Sunday, October 10, 2010

David Stockman is Coming! David Stockman is Coming!


I saw David Stockman being interviewed the other day.  Well, like the rest of us, he has aged.

For those who don’t remember, Stockman was a Congressman when President Reagan tagged him to be his first Director of the Office of Management and Budget.  Stockman was impressive.  He knew the Federal Budget inside and out.  He would identify budget cuts better than any OMB Director before or since.  His influence in the Reagan Administration fell in December 1981 when an article was published in the Atlantic Monthly in which he was quoted as saying "Kemp-Roth [Reagan's 1981 tax cut] was always a Trojan horse to bring down the top rate.... It's kind of hard to sell 'trickle down.' So the supply-side formula was the only way to get a tax policy that was really 'trickle down.' Supply-side is 'trickle-down' theory."

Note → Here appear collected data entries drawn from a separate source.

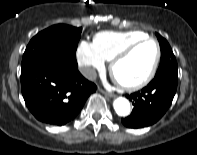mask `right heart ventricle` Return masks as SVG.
Masks as SVG:
<instances>
[{"label":"right heart ventricle","mask_w":197,"mask_h":155,"mask_svg":"<svg viewBox=\"0 0 197 155\" xmlns=\"http://www.w3.org/2000/svg\"><path fill=\"white\" fill-rule=\"evenodd\" d=\"M147 37L144 32L131 31H102L94 36L93 44L102 57L110 61L114 55L125 46Z\"/></svg>","instance_id":"1"}]
</instances>
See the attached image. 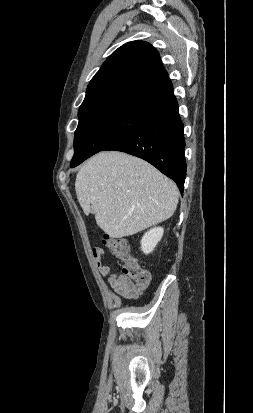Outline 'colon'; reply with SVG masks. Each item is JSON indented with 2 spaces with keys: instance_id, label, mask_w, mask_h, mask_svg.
<instances>
[{
  "instance_id": "5ec220e1",
  "label": "colon",
  "mask_w": 253,
  "mask_h": 413,
  "mask_svg": "<svg viewBox=\"0 0 253 413\" xmlns=\"http://www.w3.org/2000/svg\"><path fill=\"white\" fill-rule=\"evenodd\" d=\"M102 242L109 248L112 254L123 262V275L131 279L136 285H148L150 274L132 256L129 244L125 239L104 235Z\"/></svg>"
}]
</instances>
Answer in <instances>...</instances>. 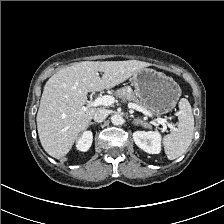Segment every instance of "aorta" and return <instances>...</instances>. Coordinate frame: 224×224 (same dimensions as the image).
<instances>
[{"label":"aorta","instance_id":"obj_1","mask_svg":"<svg viewBox=\"0 0 224 224\" xmlns=\"http://www.w3.org/2000/svg\"><path fill=\"white\" fill-rule=\"evenodd\" d=\"M111 122L113 125H121L123 124V117L119 114H115L111 117Z\"/></svg>","mask_w":224,"mask_h":224}]
</instances>
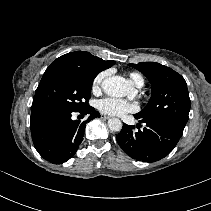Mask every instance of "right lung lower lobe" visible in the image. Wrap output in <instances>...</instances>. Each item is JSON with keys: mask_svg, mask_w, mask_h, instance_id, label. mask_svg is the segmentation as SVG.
Here are the masks:
<instances>
[{"mask_svg": "<svg viewBox=\"0 0 211 211\" xmlns=\"http://www.w3.org/2000/svg\"><path fill=\"white\" fill-rule=\"evenodd\" d=\"M88 114L86 121L72 120L73 112L45 111L31 113V134L38 153L47 161L62 164L76 153L83 140L85 125L93 117H100L93 107L78 111Z\"/></svg>", "mask_w": 211, "mask_h": 211, "instance_id": "right-lung-lower-lobe-1", "label": "right lung lower lobe"}]
</instances>
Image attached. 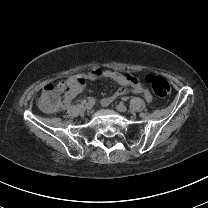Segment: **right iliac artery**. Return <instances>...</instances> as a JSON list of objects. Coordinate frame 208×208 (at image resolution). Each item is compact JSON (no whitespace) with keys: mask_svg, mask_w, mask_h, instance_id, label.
Wrapping results in <instances>:
<instances>
[{"mask_svg":"<svg viewBox=\"0 0 208 208\" xmlns=\"http://www.w3.org/2000/svg\"><path fill=\"white\" fill-rule=\"evenodd\" d=\"M88 102H91V103H95V99L93 98V97H90L89 99H88Z\"/></svg>","mask_w":208,"mask_h":208,"instance_id":"82829eb1","label":"right iliac artery"}]
</instances>
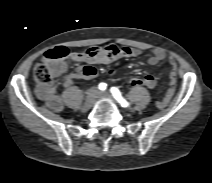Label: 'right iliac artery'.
I'll return each mask as SVG.
<instances>
[{
	"label": "right iliac artery",
	"instance_id": "right-iliac-artery-1",
	"mask_svg": "<svg viewBox=\"0 0 212 183\" xmlns=\"http://www.w3.org/2000/svg\"><path fill=\"white\" fill-rule=\"evenodd\" d=\"M98 87H99L100 90L103 91V90L106 89L107 85L105 83H100Z\"/></svg>",
	"mask_w": 212,
	"mask_h": 183
}]
</instances>
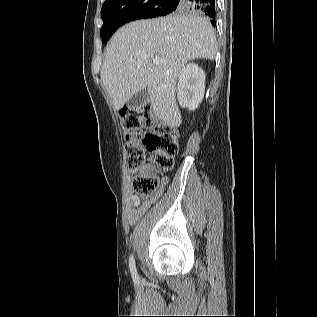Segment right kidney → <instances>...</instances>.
<instances>
[{"mask_svg": "<svg viewBox=\"0 0 317 317\" xmlns=\"http://www.w3.org/2000/svg\"><path fill=\"white\" fill-rule=\"evenodd\" d=\"M205 93V72L194 63L187 64L179 74L177 99L181 107L195 110Z\"/></svg>", "mask_w": 317, "mask_h": 317, "instance_id": "ca27d5eb", "label": "right kidney"}]
</instances>
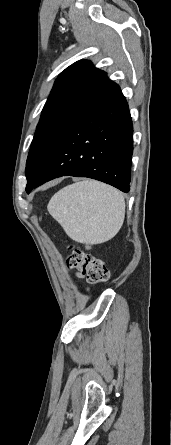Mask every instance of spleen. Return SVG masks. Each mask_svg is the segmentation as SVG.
<instances>
[{
	"label": "spleen",
	"mask_w": 171,
	"mask_h": 445,
	"mask_svg": "<svg viewBox=\"0 0 171 445\" xmlns=\"http://www.w3.org/2000/svg\"><path fill=\"white\" fill-rule=\"evenodd\" d=\"M47 209L70 238L86 244L110 240L125 218L122 193L95 180L62 188L51 198Z\"/></svg>",
	"instance_id": "obj_1"
}]
</instances>
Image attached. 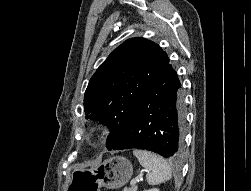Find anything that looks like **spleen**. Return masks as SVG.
<instances>
[{
  "label": "spleen",
  "mask_w": 251,
  "mask_h": 191,
  "mask_svg": "<svg viewBox=\"0 0 251 191\" xmlns=\"http://www.w3.org/2000/svg\"><path fill=\"white\" fill-rule=\"evenodd\" d=\"M133 153L139 163L148 169L146 179L150 185H157V183L171 179V167L163 157L152 153V151H146V149H134Z\"/></svg>",
  "instance_id": "obj_1"
}]
</instances>
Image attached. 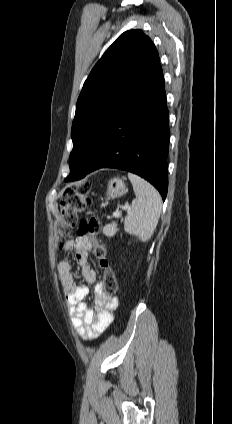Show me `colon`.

Yes, we owe the term “trickle-down economics” to David Stockman.  But what does this really mean?  Is there a rational approach that allocates resources efficiently?   Not in the sense that Stockman was implying.   I am not aware of a government centralized resource allocation mechanism that works.   Government is not designed around a win-win approach based on individuals advocating their self-interest economically.  By the way, the top tax rate when Reagan took office was 70%.

Regardless of which tax theory one advocates and as a future post will suggest, the first question is to determine what’s fair.